Purpose: Unusually high retinal fluorescence was observed during in vivo imaging among a few mice in our colony. Their tails had been marked with red Sharpie ink, a common practice for identification. They were observed licking the ink off their tails, suggesting possible oral intake of a fluorescent ink component that might accumulate in the retina. One component of red marker ink is the fluorophore Rhodamine 6G (R6G), suggesting that it might be responsible.
Methods: We tested this hypothesis by tail marking C57Bl/6J mice with one line or four lines of red ink. Retinal fluorescence was monitored in vivo with confocal scanning laser ophthalmoscope (cSLO) imaging at baseline and from 6 hours to 2 weeks after marking. Retinas and brains were sectioned for histology. A second cohort of mice received an oral gavage of R6G at the concentration estimated in red ink, and retinal histology was performed.

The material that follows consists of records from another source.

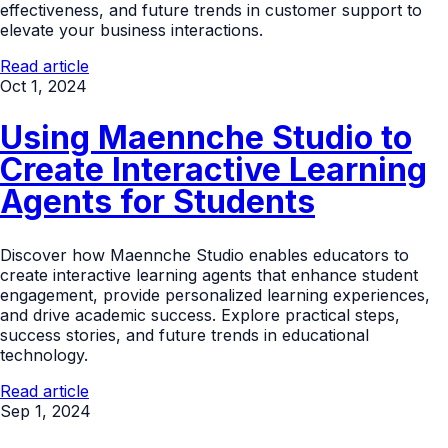
effectiveness, and future trends in customer support to
elevate your business interactions.
Read article
Oct 1, 2024
Using Maennche Studio to
Create Interactive Learning
Agents for Students
Discover how Maennche Studio enables educators to
create interactive learning agents that enhance student
engagement, provide personalized learning experiences,
and drive academic success. Explore practical steps,
success stories, and future trends in educational
technology.
Read article
Sep 1, 2024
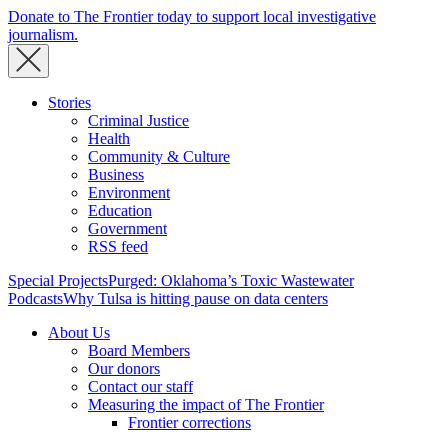
Donate to The Frontier today to support local investigative
journalism.
Stories
Criminal Justice
Health
Community & Culture
Business
Environment
Education
Government
RSS feed
Special Projects
Purged: Oklahoma’s Toxic Wastewater
Podcasts
Why Tulsa is hitting pause on data centers
About Us
Board Members
Our donors
Contact our staff
Measuring the impact of The Frontier
Frontier corrections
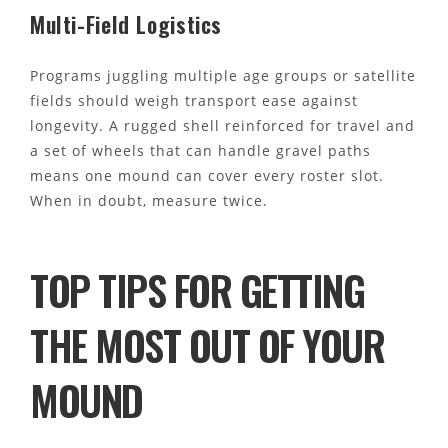
Multi-Field Logistics
Programs juggling multiple age groups or satellite
fields should weigh transport ease against
longevity. A rugged shell reinforced for travel and
a set of wheels that can handle gravel paths
means one mound can cover every roster slot.
When in doubt, measure twice.
TOP TIPS FOR GETTING
THE MOST OUT OF YOUR
MOUND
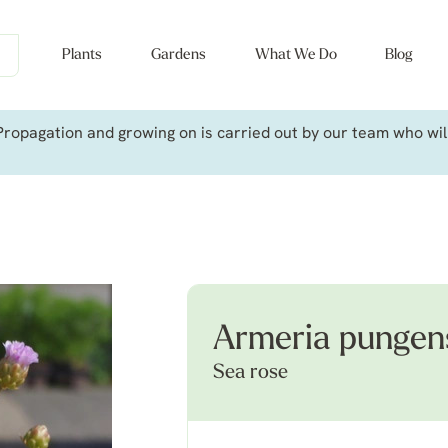
Plants
Gardens
What We Do
Blog
ropagation and growing on is carried out by our team who will 
Armeria pungen
Sea rose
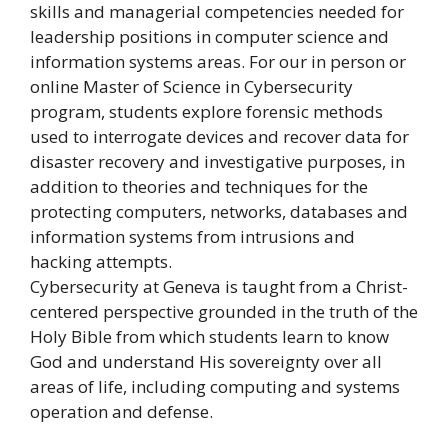
skills and managerial competencies needed for
leadership positions in computer science and
information systems areas. For our in person or
online Master of Science in Cybersecurity
program, students explore forensic methods
used to interrogate devices and recover data for
disaster recovery and investigative purposes, in
addition to theories and techniques for the
protecting computers, networks, databases and
information systems from intrusions and
hacking attempts.
Cybersecurity at Geneva is taught from a Christ-
centered perspective grounded in the truth of the
Holy Bible from which students learn to know
God and understand His sovereignty over all
areas of life, including computing and systems
operation and defense.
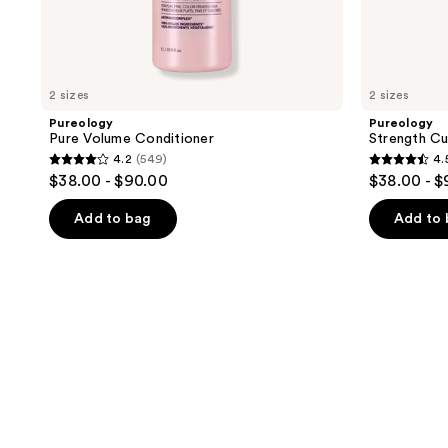
2 sizes
2 sizes
Pureology
Pureology
Pure Volume Conditioner
Strength C
4.2
(549)
4.
4.2
4.5
$38.00 - $90.00
$38.00 - 
out
out
of
of
Add to bag
Add to
5
5
stars
stars
;
;
549
2280
reviews
reviews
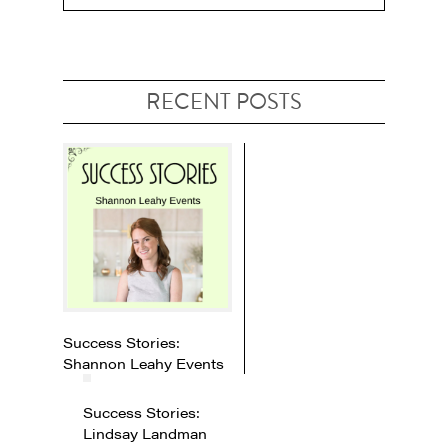
RECENT POSTS
Success Stories:
Shannon Leahy Events
Success Stories:
Lindsay Landman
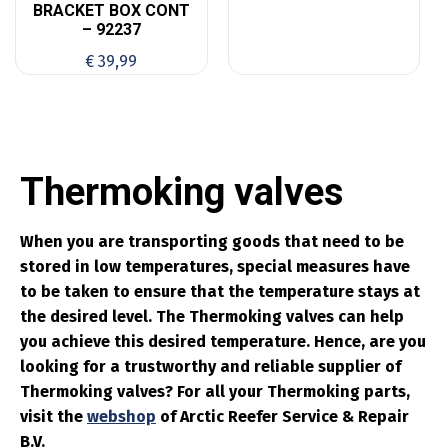
BRACKET BOX CONT
– 92237
€
39,99
Thermoking valves
When you are transporting goods that need to be
stored in low temperatures, special measures have
to be taken to ensure that the temperature stays at
the desired level. The Thermoking valves can help
you achieve this desired temperature. Hence, are you
looking for a trustworthy and reliable supplier of
Thermoking valves? For all your Thermoking parts,
visit the
webshop
of Arctic Reefer Service & Repair
B.V.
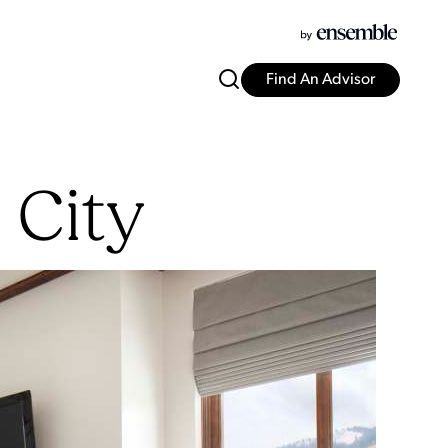
Find An Advisor
 City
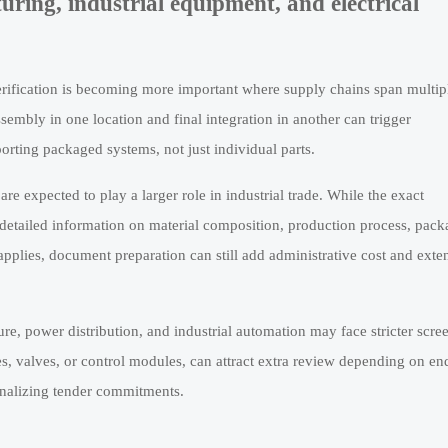
ring, industrial equipment, and electrical
 verification is becoming more important where supply chains span multip
sembly in one location and final integration in another can trigger
orting packaged systems, not just individual parts.
e expected to play a larger role in industrial trade. While the exact
etailed information on material composition, production process, pack
pplies, document preparation can still add administrative cost and exte
ture, power distribution, and industrial automation may face stricter scre
es, valves, or control modules, can attract extra review depending on en
finalizing tender commitments.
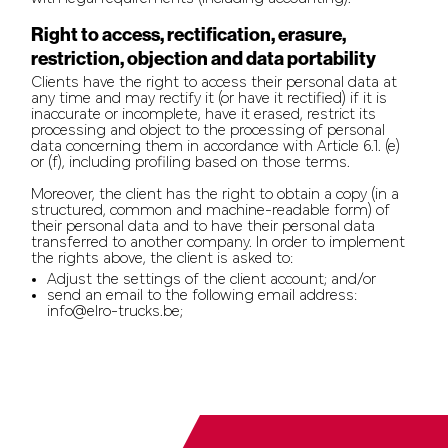
Right to access, rectification, erasure,
restriction, objection and data portability
Clients have the right to access their personal data at
any time and may rectify it (or have it rectified) if it is
inaccurate or incomplete, have it erased, restrict its
processing and object to the processing of personal
data concerning them in accordance with Article 6.1. (e)
or (f), including profiling based on those terms.
Moreover, the client has the right to obtain a copy (in a
structured, common and machine-readable form) of
their personal data and to have their personal data
transferred to another company. In order to implement
the rights above, the client is asked to:
Adjust the settings of the client account; and/or
send an email to the following email address:
info@elro-trucks.be;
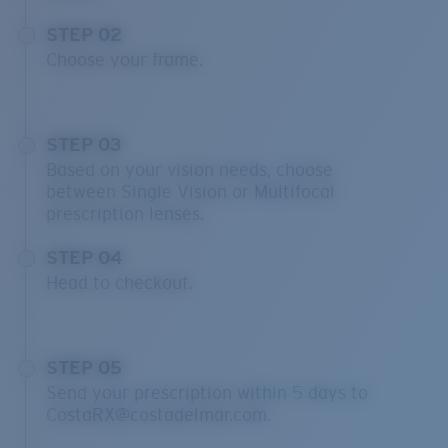
STEP 02
Choose your frame.
STEP 03
Based on your vision needs, choose
between Single Vision or Multifocal
prescription lenses.
STEP 04
Head to checkout.
STEP 05
Send your prescription within 5 days to
CostaRX@costadelmar.com.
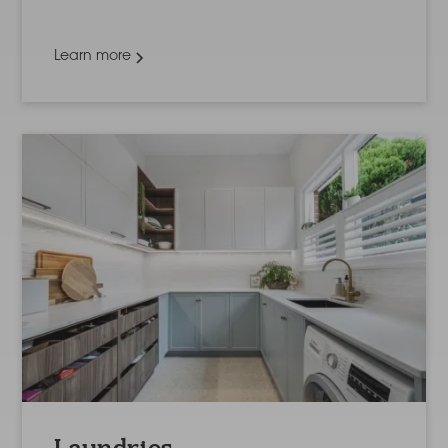
Learn more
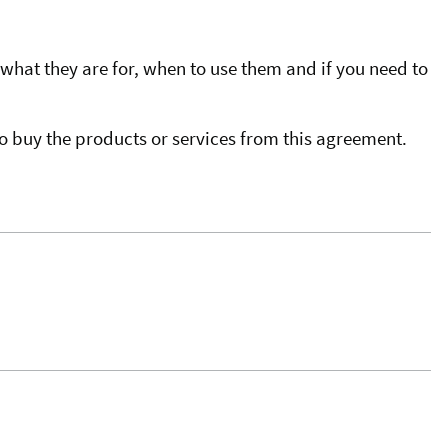
what they are for, when to use them and if you need to
o buy the products or services from this agreement.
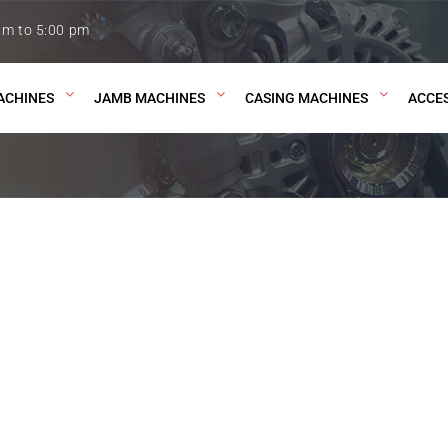
am to 5:00 pm
ACHINES
JAMB MACHINES
CASING MACHINES
ACCE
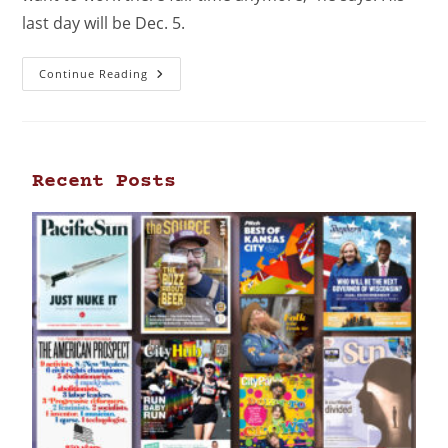
last day will be Dec. 5.
Continue Reading
Recent Posts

Results: Tail marking with red ink led to a transient, dose-dependent increase in retinal fluorescence in cSLO images, peaking at 6 hours. Histology revealed that this fluorescence was predominantly in the photoreceptor outer segments. This fluorescence localization was reproduced with oral R6G alone. Fluorescence in the brain was concentrated in the choroid plexus and ventricles.
Conclusions: These results suggest that R6G can cross the gut-blood, blood-retina, and blood-cerebrospinal fluid barriers. This raises important technical considerations for experimental mouse identification and has potential applications for fluorescence imaging and central nervous system drug targeting.